Historically, the crisis of the West began with the crisis of American capitalism in 1929. At that time, the majority of books and newspapers claimed that the concentration of capital sterilized the economy by preventing competition in many areas. While famine was raging in the US, three political models were proposed by the press at the time to break the economic deadlock:

– Leninism with the nationalization of all productive goods at the risk of destroying all individual initiative;

– the fascism of Lenin’s former representative in Italy, Benito Mussolini, who planned not to fight against the concentration of capital, but to organize it within corporations, at the risk of making employees lose all possibility of resisting abusive employers;

– Franklin Roosevelt’s progressivism, for whom technology was supposed to revive the economy and provide the solution as long as competition was restored by dismantling large corporations (according to Simon Patten’s doctrine).

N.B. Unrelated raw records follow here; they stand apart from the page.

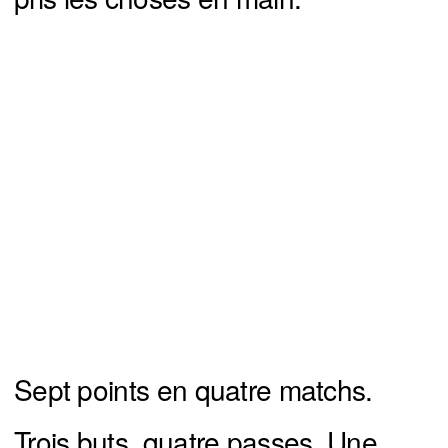
Sept points en quatre matchs.
Trois buts, quatre passes. Une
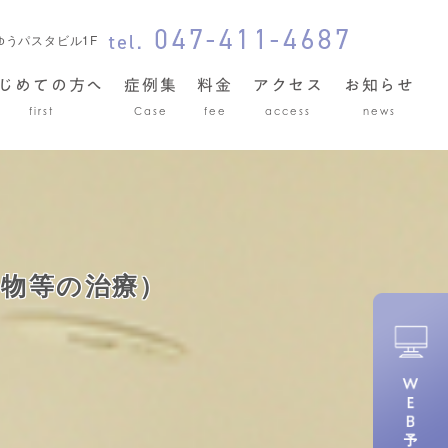
まゆうパスタビル1F
じめての方へ
症例集
料金
アクセス
お知らせ
first
Case
fee
access
news
物等の治療）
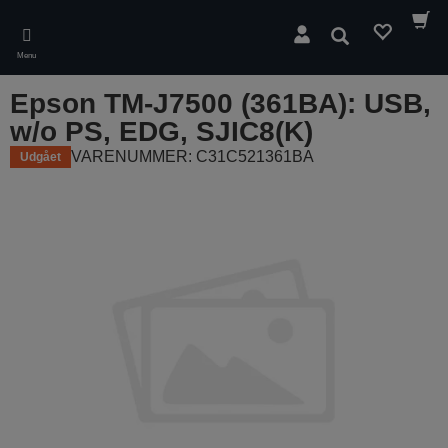
Skip
to
Søg
main
Menu
content
Epson TM-J7500 (361BA): USB,
w/o PS, EDG, SJIC8(K)
VARENUMMER: C31C521361BA
Udgået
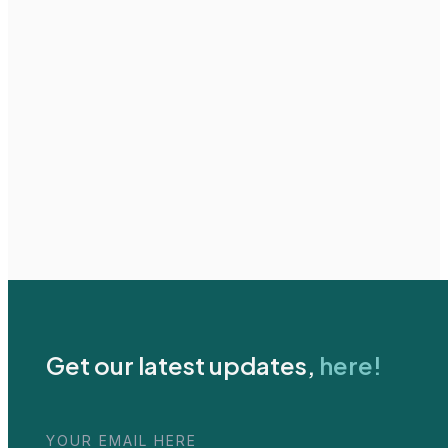
Get our latest updates,
here!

It was Lenin himself who noted the failure of his economic theory during the Civil War. He then liberalized foreign trade and even allowed some private enterprises in the Soviet Union (the New Economic Policy – NEP). Fascism could only develop at the price of terrible repression. It was swept away by the Second World War. Progressiveism remained the rule until the 1980s when it was challenged by the deregulation of Ronald Reagan and Margaret Thatcher.

This fourth model is now also challenged by the destruction of the middle classes caused by globalization. President Bush Sr. thought that with the disappearance of the USSR, the search for prosperity should replace the military rivalry between Washington and Moscow. He allowed some US companies to form an alliance with the Chinese Communist Party and to relocate factories to the Chinese coast. Even though Chinese workers were not trained at all, the cost of their labor being twenty times lower in China than in the U.S., these companies accumulated colossal profits that allowed them to impose a much greater concentration in certain sectors than in 1929. Moreover, they made most of their profits not from the production of goods and services, but from the income from their liquid assets. Capitalism changed its nature once again. It was no longer productive, but had become financial.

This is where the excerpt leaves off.